Se llama Tiberio. Tiene veintiún años y me mira como si fuera un sabio que recién sale de su cascarón eufórico. Me pide opinión sobre un tema. Relata con aire grandilocuente su vida, sus dudas. Cuanto intento responder no me deja terminar y me comenta algo de que, a pesar de su juventud, ha vivido muchas experiencias y ha recorrido el mundo… Como no logro que escuche le pregunto por los países que ha visitado a lo que contesta inmediatamente, Chile, Bolivia y Argentina. Tiberio habla y habla. Apenas logro encadenar cuatro frases seguidas que vuelve a interrumpirme. Entonces le pido una tregua.

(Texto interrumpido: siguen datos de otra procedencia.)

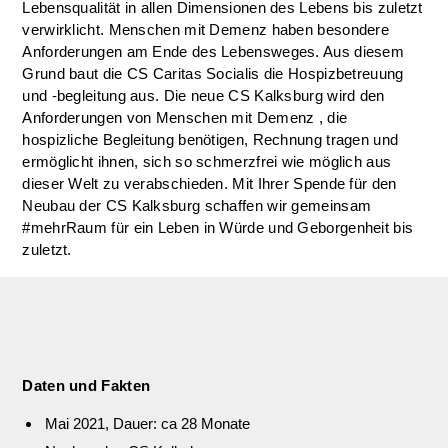
Lebensqualität in allen Dimensionen des Lebens bis zuletzt
verwirklicht. Menschen mit Demenz haben besondere
Anforderungen am Ende des Lebensweges. Aus diesem
Grund baut die CS Caritas Socialis die Hospizbetreuung
und -begleitung aus. Die neue CS Kalksburg wird den
Anforderungen von Menschen mit Demenz , die
hospizliche Begleitung benötigen, Rechnung tragen und
ermöglicht ihnen, sich so schmerzfrei wie möglich aus
dieser Welt zu verabschieden. Mit Ihrer Spende für den
Neubau der CS Kalksburg schaffen wir gemeinsam
#mehrRaum für ein Leben in Würde und Geborgenheit bis
zuletzt.
Daten und Fakten
Mai 2021, Dauer: ca 28 Monate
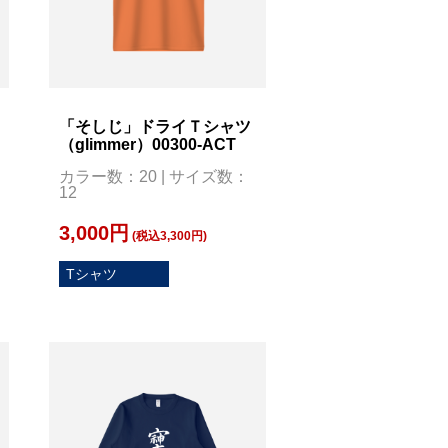
「そしじ」ドライＴシャツ
（glimmer）00300-ACT
カラー数：20 | サイズ数：
12
3,000円
(税込3,300円)
Tシャツ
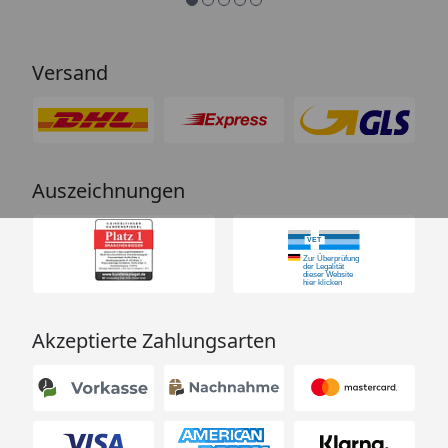
Versand
Auszeichnungen
Akzeptierte Zahlungsarten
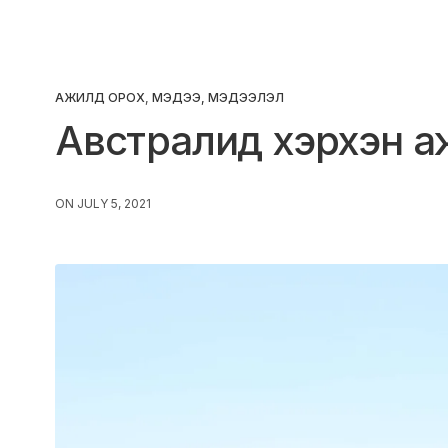
АЖИЛД ОРОХ
,
МЭДЭЭ, МЭДЭЭЛЭЛ
Австралид хэрхэн а
ON JULY 5, 2021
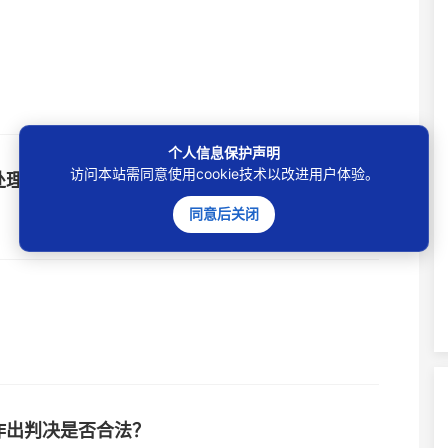
个人信息保护声明
访问本站需同意使用cookie技术以改进用户体验。
处理？
同意后关闭
作出判决是否合法？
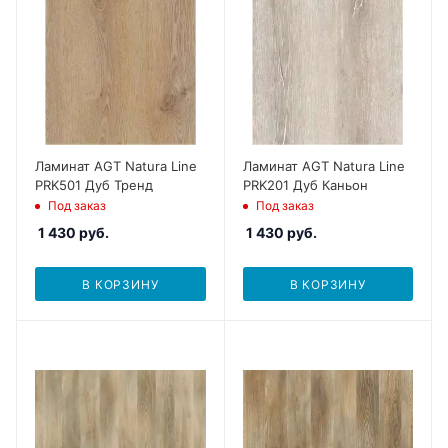
Ламинат AGT Natura Line
Ламинат AGT Natura Line
PRK501 Дуб Тренд
PRK201 Дуб Каньон
Под заказ
Под заказ
1 430
руб.
1 430
руб.
В КОРЗИНУ
В КОРЗИНУ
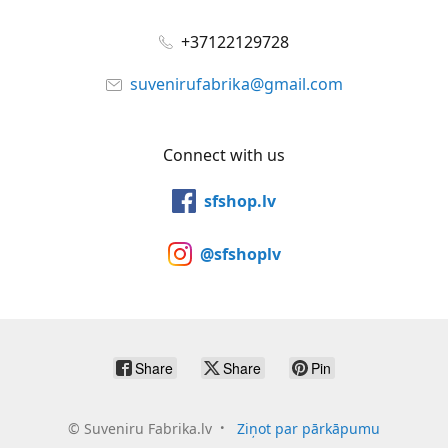
+37122129728
suvenirufabrika@gmail.com
Connect with us
sfshop.lv
@sfshoplv
Share
Share
Pin
©
Suveniru Fabrika.lv
Ziņot par pārkāpumu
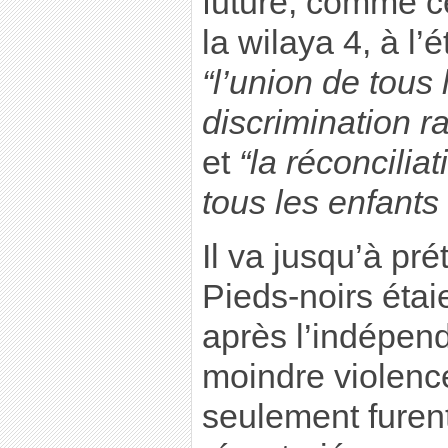
future, comme cet
la wilaya 4, à l
“l’union de tous
discrimination ra
et
“la réconcilia
tous les enfants 
Il va jusqu’à pr
Pieds-noirs étai
après l’indépen
moindre violenc
seulement furen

“Mira no sé en qué puedo ayudarte, pero, ¿tú me puedes ayudar a mí? Tiberio responde: “Síiiiiiii, por suspuesto… Agarro una hoja de mi anotador y se la doy en la mano diciendo: Lee este pasaje, escribe tu opinión y regresa en media hora para que sigamos conversando. El joven toma la hoja y gira dando media vuelta, bien erguido.

De joven yo era un revolucionario y mi oración consistía en decir a Dios: “Señor, dame fuerzas para cambiar el mundo”. A medida que fui haciéndome adulto y caí en la cuenta de que me había pasado media vida sin haber logrado cambiar a una sola persona, cambié mi oración y comencé a decir: “Señor, dame la gracia de transformar a cuantos entran en contacto conmigo. Aunque sólo sea a mi familia y a mis amigos. Con eso me doy por satisfecho”.

Ahora, que soy un viejo y tengo los días contados, he empezado a comprender lo estúpido

que he sido. Mi única oración es la siguiente: “Señor, dame la gracia de cambiarme a mí mismo”.

Si yo hubiera orado de este modo desde el principio, no habría malgastado mi vida”.

Tiberio regresa presuroso a los diez minutos. Ya traigo las conclusiones.  Le contesto: “Te dije media hora porque yo también tengo que hacer una labor que me llevaba ese tiempo. Por favor, ahora necesito otra media hora. Vuelve a leer el párrafo, haz un nuevo comentario y regresa dentro de ese tiempo, porque ahora estoy ocupado. Con cara de poco agrado giró de nuevo sobre sus talones y se fue. A la media hora leo algunas de sus anotaciones.

A partir de hoy voy a escuchar cuando hablo con otra persona. A partir de hoy no me va a ganar la ansiedad y el egocentrismo. A partir de hoy voy a intentar cambiar a una sola persona, a mí mismo…, voy a cambiar el mundo empezando por mí.